Unlocking the entrepreneurialism in black and minority ethnic communities is a key success factor in social and economic regeneration, particularly when many ethnic minority groups suffer substantial ethnic penalties within the labour market. Pakistani, Bangladeshi, Black Caribbean and Black African men and women in particular suffer from much higher unemployment rates, earnings and occupational attainment, even in second generations. They therefore represent a real source of economic potential through enterprise development. However, disadvantaged people from black and minority ethnic backgrounds are not easily engaged by typical mainstream business support practices.
One of our newer Outsets is in Bristol, where the ethnic minority population in Bristol is continuing to grow and currently stands at 11.9% of the population. One of the fastest growing communities in the city is the Somali community, which has established more than 200 businesses employing around 700 people in the last five years.

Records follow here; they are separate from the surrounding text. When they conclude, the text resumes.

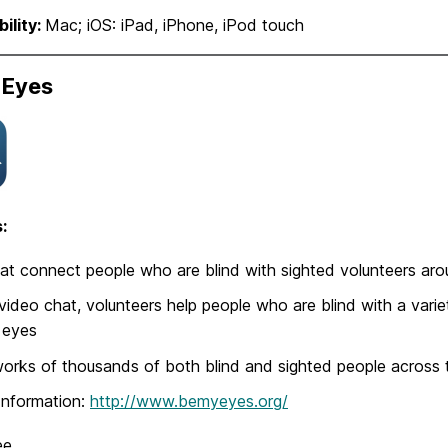
ility:
Mac; iOS: iPad, iPhone, iPod touch
 Eyes
:
at connect people who are blind with sighted volunteers aro
video chat, volunteers help people who are blind with a vari
s eyes
orks of thousands of both blind and sighted people across 
Information:
http://www.bemyeyes.org/
ee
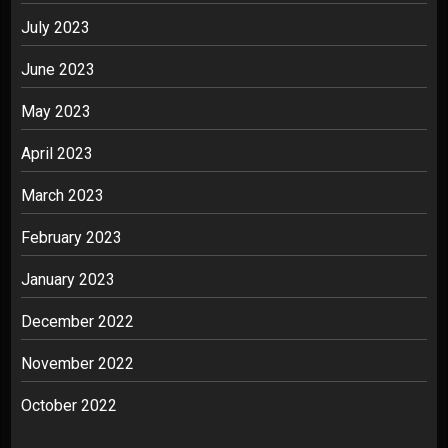
July 2023
June 2023
May 2023
April 2023
March 2023
February 2023
January 2023
December 2022
November 2022
October 2022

The city is also home to lots of businesses owned and run by the more established migrant communities, such as those from the Asian Sub-continent and of African Caribbean background, but also from the new communities including: Sudanese, Polish, Kurdish, Ethiopians and Iranians. Most of the later businesses fall in the categories of either sole traders or micro enterprises, and approximately 60 different languages are spoken within the city.
In order to reach and engage effectively with these groups it is, however, important to recognise and understand the barriers and how to work around them. Understanding cultural and religious mores is important, and not making the assumption that all persons from a particular country or origin do not always have the same or identical cultural backgrounds or beliefs. Not all Arabs are Muslims, and not all Ras Tafari have dreadlocks. Language is still a particular difficulty, especially among women who have had less access to education, In some circumstances, it may not be the custom for a man to be in the same room as a woman who is not related to him, or to shake hands with a woman.
Cultural differences in body language can also contribute to misunderstanding. For example, lack of eye contact should not be taken to mean disrespect, in some cases it is the opposite, and similarly, a raised voice is not necessarily a sign of aggression or loss of control. For some BME clients, the refugee experience is limiting in itself, and affects the way and how quickly clients can progress. Some cultures are predominantly oral, making the written word a far less effective means of engagement, and many BME cultures also have influential individuals who can validate ‘outsiders’ and provide a gateway into the community.
For example, in Bristol, as part of our partnership working, we have developed strong relationships with the chair of the Anglo-Iranian Society, the management committee of the Bristol Somali Forum and the chair of the Zimbabwean Association. Once trust, respect and understanding were established, all of these intermediaries have been very proactive in fostering Outset’s engagement with their respective communities.
Having people who focus on the individual’s needs, and possessing the right mix of skills, cultural and religious awareness is vital, as is delivering locally within these discrete areas and segments of the population – it is highly unlikely that such clients will come to training sessions in unfamiliar territory. We have been proactive to respond to the needs of our clients and worked hard to accommodate their different needs, availability and ways of working, particularly through delivering learning as evening courses.
Outset Bristol’s Programme Director, Andy Dean, is particularly pleased with engagement levels in the city’s deprived areas: “More than 38% of the people enrolled on the Outset Bristol programme come from black and minority ethnic backgrounds. Our feedback from clients and intermediaries, such as Rosa Ross, Chair of the Anglo-Iranian Society, is really positive, saying that it is very informative, highly practical, understands their needs, and is a strong booster for building up confidence, one of the key enterprise barriers.”
Representatives from the Outset Bristol programme have been interviewed on Bristol’s community radio station BCfm and the urban radio station Ujima Radio, which particularly targets the African and Caribbean communities in St Paul’s and Easton. This sits alongside airtime on more ‘traditional’ media platforms such as the BBC Bristol ‘Breakfast Show’.